» **Action item**
Pull every line of the entries that has the word "chemistry".

[Items listed in a dataset]
==========
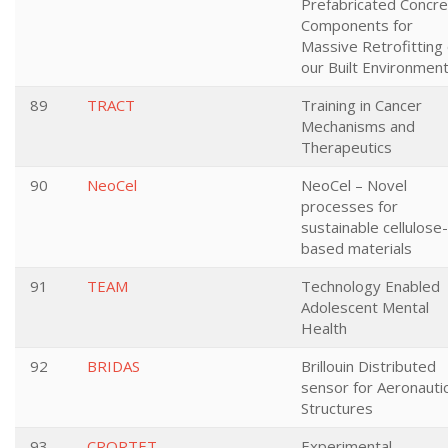
Prefabricated Concr
Components for
Massive Retrofitting 
our Built Environmen
89
TRACT
Training in Cancer
Mechanisms and
Therapeutics
90
NeoCel
NeoCel – Novel
processes for
sustainable cellulose-
based materials
91
TEAM
Technology Enabled
Adolescent Mental
Health
92
BRIDAS
Brillouin Distributed
sensor for Aeronautic
Structures
93
CRORTET
Experimental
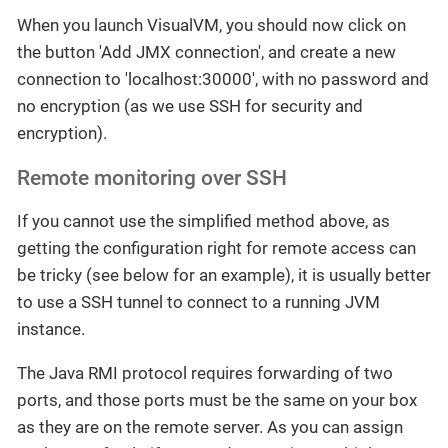
When you launch VisualVM, you should now click on
the button 'Add JMX connection', and create a new
connection to 'localhost:30000', with no password and
no encryption (as we use SSH for security and
encryption).
Remote monitoring over SSH
If you cannot use the simplified method above, as
getting the configuration right for remote access can
be tricky (see below for an example), it is usually better
to use a SSH tunnel to connect to a running JVM
instance.
The Java RMI protocol requires forwarding of two
ports, and those ports must be the same on your box
as they are on the remote server. As you can assign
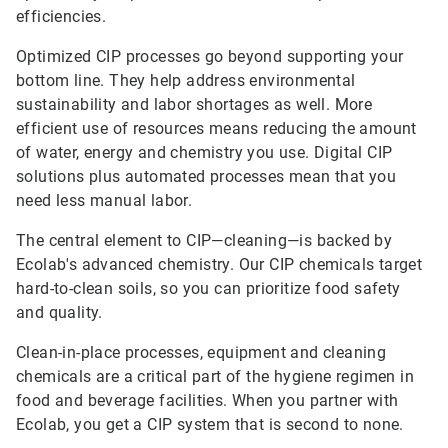
efficiencies.
Optimized CIP processes go beyond supporting your
bottom line. They help address environmental
sustainability and labor shortages as well. More
efficient use of resources means reducing the amount
of water, energy and chemistry you use. Digital CIP
solutions plus automated processes mean that you
need less manual labor.
The central element to CIP—cleaning—is backed by
Ecolab's advanced chemistry. Our CIP chemicals target
hard-to-clean soils, so you can prioritize food safety
and quality.
Clean-in-place processes, equipment and cleaning
chemicals are a critical part of the hygiene regimen in
food and beverage facilities. When you partner with
Ecolab, you get a CIP system that is second to none.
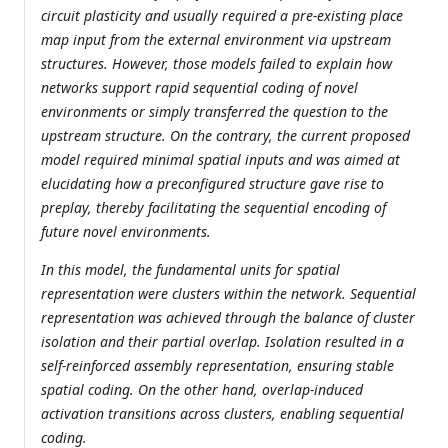
circuit plasticity and usually required a pre-existing place
map input from the external environment via upstream
structures. However, those models failed to explain how
networks support rapid sequential coding of novel
environments or simply transferred the question to the
upstream structure. On the contrary, the current proposed
model required minimal spatial inputs and was aimed at
elucidating how a preconfigured structure gave rise to
preplay, thereby facilitating the sequential encoding of
future novel environments.
In this model, the fundamental units for spatial
representation were clusters within the network. Sequential
representation was achieved through the balance of cluster
isolation and their partial overlap. Isolation resulted in a
self-reinforced assembly representation, ensuring stable
spatial coding. On the other hand, overlap-induced
activation transitions across clusters, enabling sequential
coding.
==========
» **Completed task**
of water, energy and chemistry you use. Digital CIP
Ecolab's advanced chemistry. Our CIP chemicals target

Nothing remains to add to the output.